Warranty & Indemnity (W&I) insurance has transitioned from a niche product to a standard feature in Spanish M&A transactions. This evolution reflects growing confidence in the market and insurers’ ability to deliver increasingly sophisticated solutions at competitive premiums. Today, W&I is a key instrument in private equity and mid-market deals, and demand continues to rise.

Claims are no longer rare: between 15% and 20% of policies lead to a claim, most within two years of signing. The usual triggers include tax exposures, breaches of commercial contracts, compliance failures, financial misstatements and labor disputes. Spanish law makes W&I insurance even more relevant because, while SPAs often include liability exclusions, fraud carve-outs cannot be waived. Any attempt to limit liability for fraud is void. For sellers seeking a clean exit and buyers demanding certainty, W&I coverage is indispensable.

Buy-Side Dominance and Fraud Exclusions

The Spanish market is largely driven by buy-side policies, which allow buyers to claim directly against the insurer for breaches of warranties under the SPA without first pursuing the seller. Coverage typically extends to seller fraud, subject to the insurer’s subrogation rights. As the insured party, the buyer must cooperate with the insurer and preserve these rights.

Sell-side policies, by contrast, always exclude fraud. This reflects a principle confirmed by the Spanish Supreme Court: intentional acts cannot be insured because insurance must remain aleatory, dependent on uncertainty and not on the insured’s will (Judgment of the Spanish Supreme Court No. 1544/2023, 20 April 2023).

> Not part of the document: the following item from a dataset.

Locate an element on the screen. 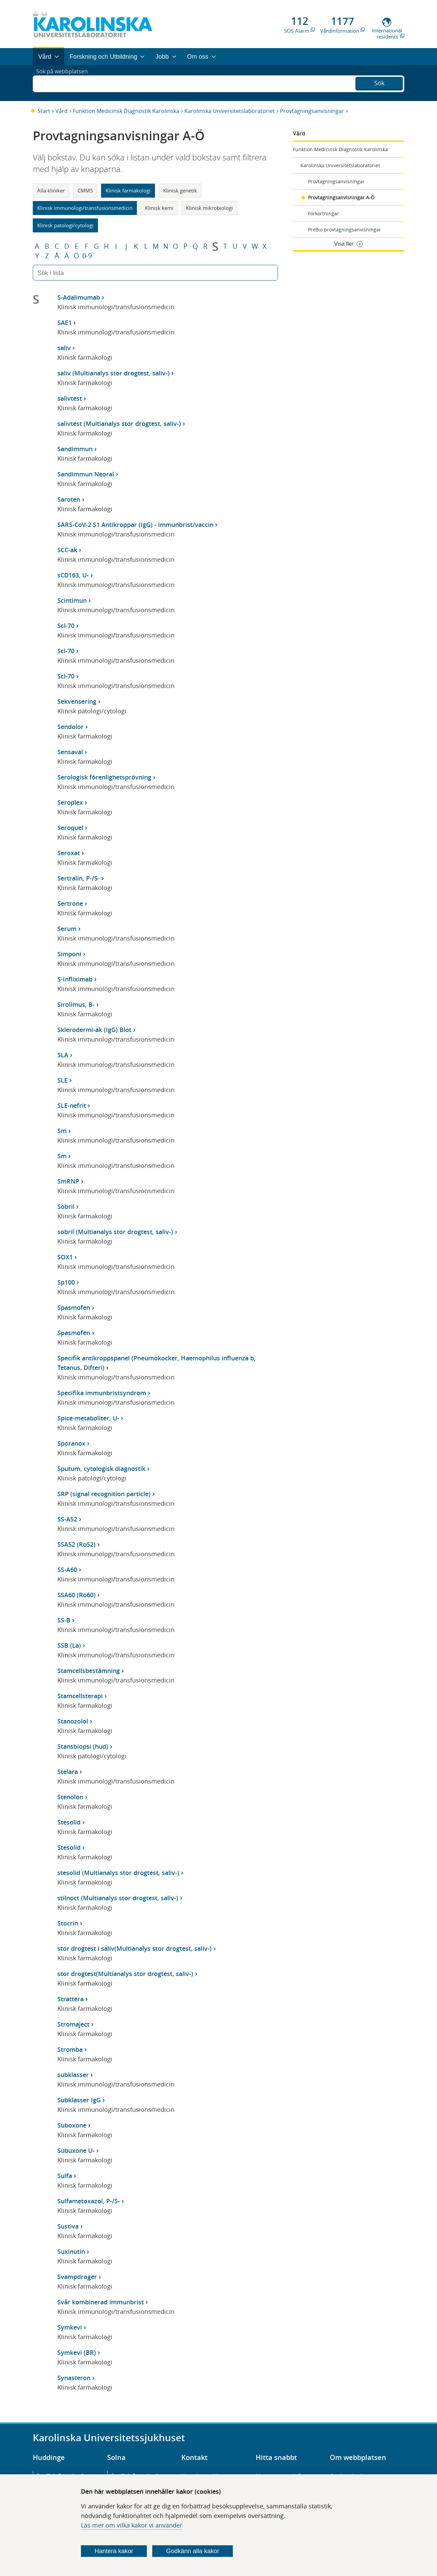  Sulfa is located at coordinates (64, 2176).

This structure simplifies recovery for buyers and lets sellers cap liability, often at €1.00, a feature highly valued in competitive auctions. For all parties, it brings certainty and efficiency. For insurers, it means careful underwriting focused on due diligence quality, warranty scope and transaction structure.

Practical Insights in Spain

Early engagement is critical, especially in auctions where sellers may offer “hard” or “soft staples” to accelerate placement. Under Spanish civil law, damages are generally calculated based on actual patrimonial loss rather than share value reduction, although SPA terms prevail, which is an important consideration for drafting and claims handling.

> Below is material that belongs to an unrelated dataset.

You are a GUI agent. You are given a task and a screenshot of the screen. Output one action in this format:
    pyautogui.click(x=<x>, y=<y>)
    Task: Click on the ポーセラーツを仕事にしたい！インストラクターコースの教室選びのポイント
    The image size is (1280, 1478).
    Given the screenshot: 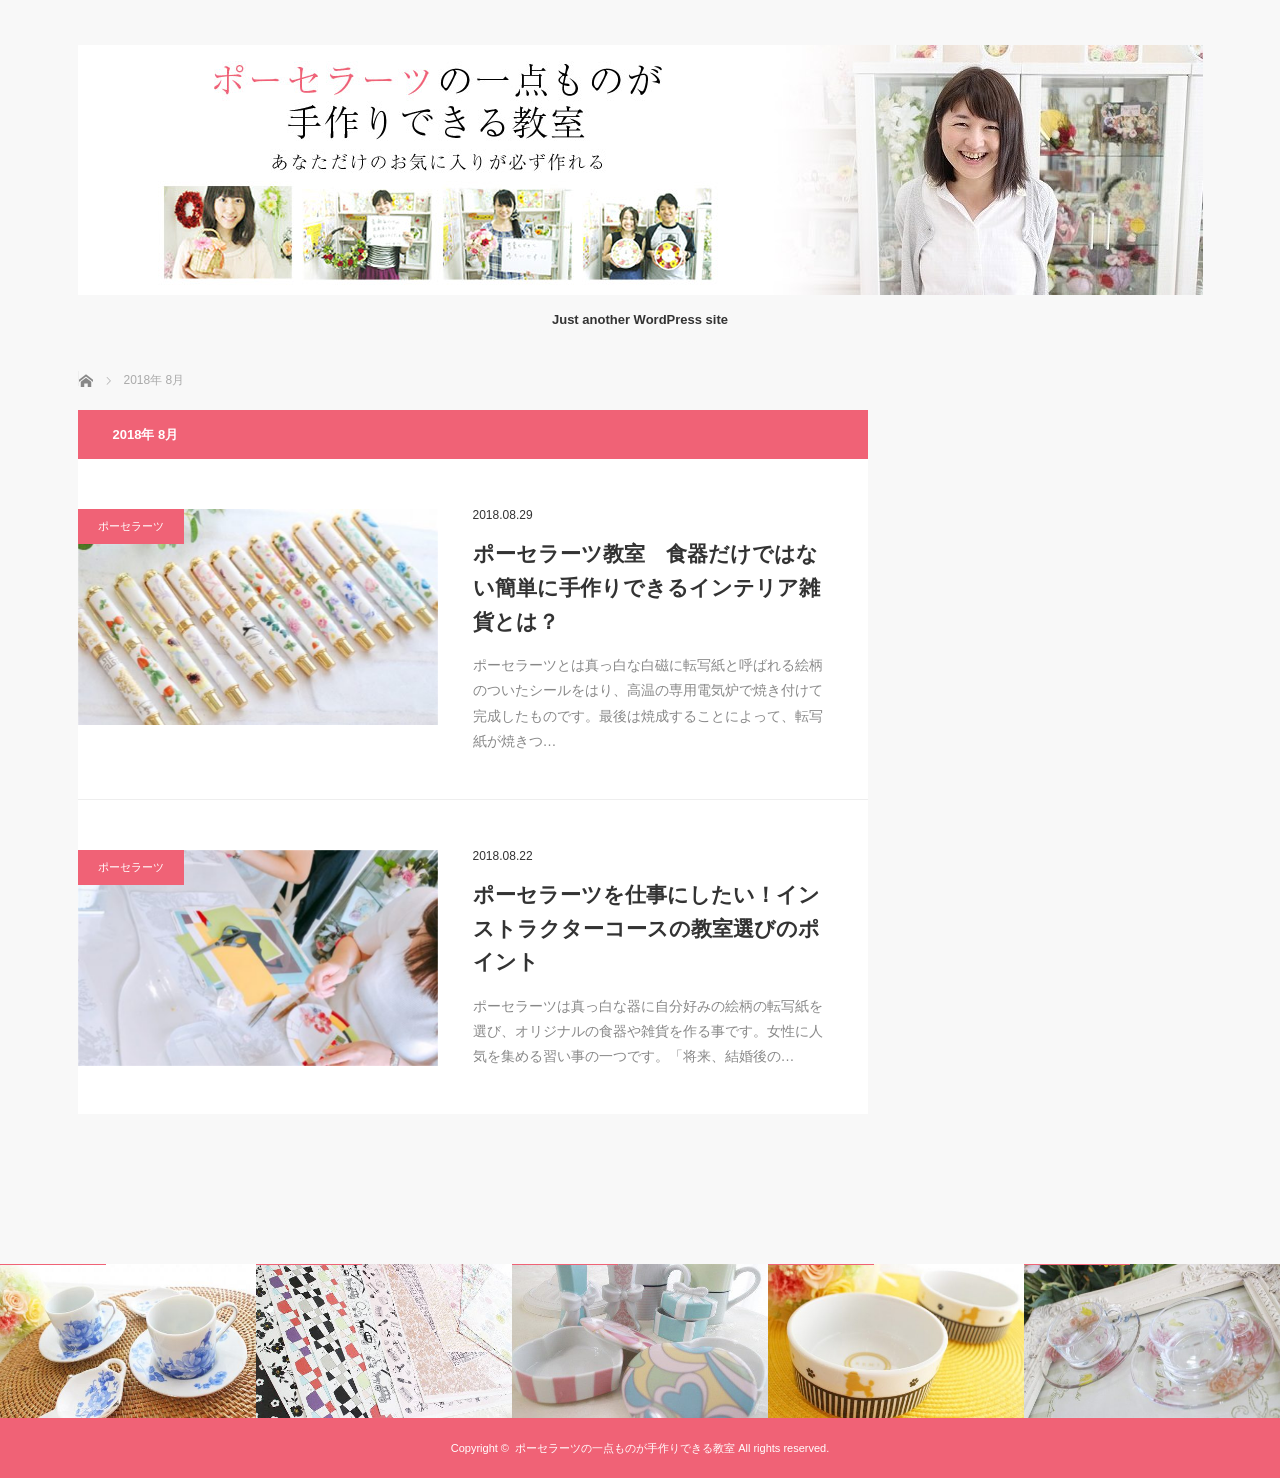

Market trends show growing demand for enhancements such as knowledge and materiality scrapes, extended warranty periods, and coverage for indirect losses (lucro cesante). Clear drafting is essential, as Spanish courts tend to interpret ambiguities in favor of coverage. Finally, proactive claims management (prompt notifications and open communication) helps maintain trust and efficiency in this expanding segment.